Shoppers walk past a Victoria’s Secret store in a mall in San Diego, Calif., On April 22, 2021.

Bing Guan | Bloomberg | Getty Images

L Brands said Tuesday it would outsource its Victoria’s Secret brand instead of selling it.

The company said it has received interest and discussions with several potential buyers. However, the board decided that splitting Victoria’s Secret and Bath & Body Works into two separate public companies would be a better option. The spin-off is expected to be completed in August.

Andrew Meslow, Chief Executive of L Brands, will remain in his position and will also head Bath & Body Works after the spin-off, the company said. Martin Waters, CEO of Victoria’s Secret, will continue to run the independent business after the separation.

“We have made significant strides in running the Victoria’s Secret business over the past ten months,” said Sarah Nash, chairwoman of the L Brands board of directors, in a statement.

L Brands shares fell around 3% in premarket trading.

Improved outlook

The Columbus, Ohio-based retailer also released preliminary financial results for the first quarter, which were stronger than expected as stimulus payments and eased Covid restrictions helped drive customer traffic.

L Brands expects earnings of $ 1.25 per share for the May 1 period after adjustments, compared to an earlier outlook of 85 cents to $ 1 per share.

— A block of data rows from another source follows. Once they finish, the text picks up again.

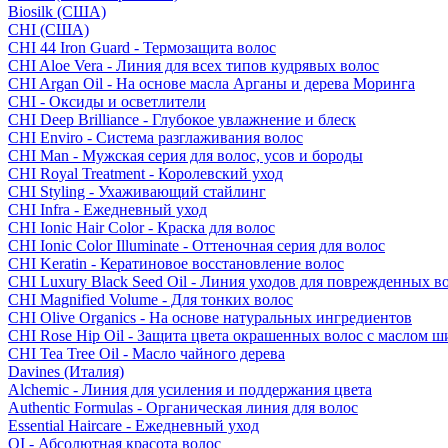
Biosilk (США)
CHI (США)
CHI 44 Iron Guard - Термозащита волос
CHI Aloe Vera - Линия для всех типов кудрявых волос
CHI Argan Oil - На основе масла Арганы и дерева Моринга
CHI - Оксиды и осветлители
CHI Deep Brilliance - Глубокое увлажнение и блеск
CHI Enviro - Система разглаживания волос
CHI Man - Мужская серия для волос, усов и бороды
CHI Royal Treatment - Королевский уход
CHI Styling - Ухаживающий стайлинг
CHI Infra - Ежедневный уход
CHI Ionic Hair Color - Краска для волос
CHI Ionic Color Illuminate - Оттеночная серия для волос
CHI Keratin - Кератиновое восстановление волос
CHI Luxury Black Seed Oil - Линия уходов для поврежденных в
CHI Magnified Volume - Для тонких волос
CHI Olive Organics - На основе натуральных ингредиентов
CHI Rose Hip Oil - Защита цвета окрашенных волос с маслом 
CHI Tea Tree Oil - Масло чайного дерева
Davines (Италия)
Alchemic - Линия для усиления и поддержания цвета
Authentic Formulas - Органическая линия для волос
Essential Haircare - Eжедневный уход
OI - Абсолютная красота волос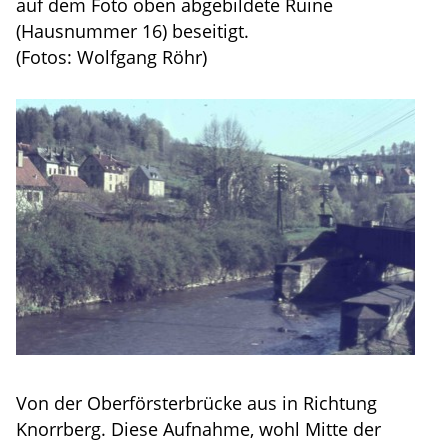
auf dem Foto oben abgebildete Ruine
(Hausnummer 16) beseitigt.
(Fotos: Wolfgang Röhr)
Von der Oberförsterbrücke aus in Richtung
Knorrberg. Diese Aufnahme, wohl Mitte der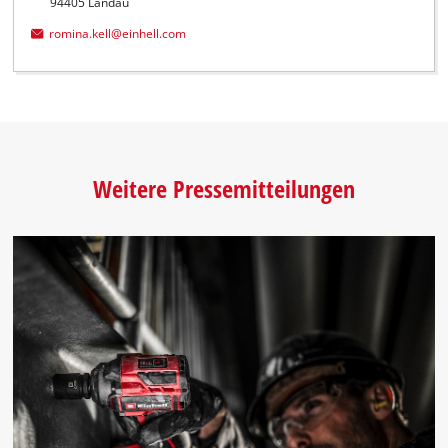
94405 Landau
romina.kell@einhell.com
Weitere Pressemitteilungen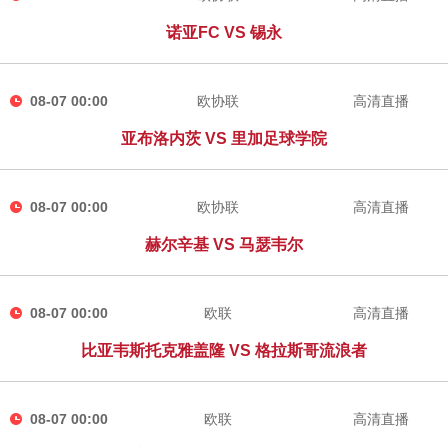
诺亚FC VS 锡永
08-07 00:00
欧协联
高清直播
亚布洛内茨 VS 里加足球学院
08-07 00:00
欧协联
高清直播
赫尔辛基 VS 马瑟韦尔
08-07 00:00
欧联
高清直播
比亚韦斯托克雅盖隆 VS 格拉斯哥流浪者
08-07 00:00
欧联
高清直播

Net sales are estimated at $ 3.02 billion compared to $ 1.65 billion last year.

According to a Refinitiv poll, analysts had expected L Brands to earn 98 cents per share on sales of $ 2.89 billion.

In particular, this is the third time the company has raised its outlook for the first quarter.

A turnaround is taking place

L Brands said the split will allow both brands to continue building on the newfound momentum. As a separate company, each company can better focus on growing and have greater financial flexibility to adapt to a changing retail landscape.

Victoria’s Secret has long had a dominant market share in the lingerie industry but fell out of favor due to its overtly sexy marketing that avoided certain body types. This marketing message didn’t work for many women and they had started shopping at other brands like Aerie that valued inclusivity and convenience. Victoria’s Secret had to spin to meet their needs.

Since that past holiday season, the momentum at Victoria’s Secret has picked up. The company’s efforts have included changes in marketing, fewer promotions, and most importantly, new products like more comfortable items like bralettes.

L Brands closed more than 200 stores in 2020 to focus on the more profitable locations and invest online.

Analysts from Citi and JPMorgan recently valued Victoria’s Secret as an independent company at around $ 5 billion.

L Brands resumed talks with potential buyers for Victoria’s Secret after a sale to private equity firm Sycamore Partners fell apart last year due to the Covid pandemic. That deal would have valued the lingerie label at $ 1.1 billion.

Sycamore sued L Brands last April for terminating a deal that would have given the private equity firm 55 percent control of Victoria’s Secret for around $ 525 million. It has been argued that L Brands violated the terms of the agreement by not paying rent and not taking workers off. L Brands prevented a lawsuit by agreeing to break off the deal.

The plans for the split were first published in the New York Times.

L Brands shares are up roughly 84% since the start of the year. It has a market cap of $ 19.2 billion.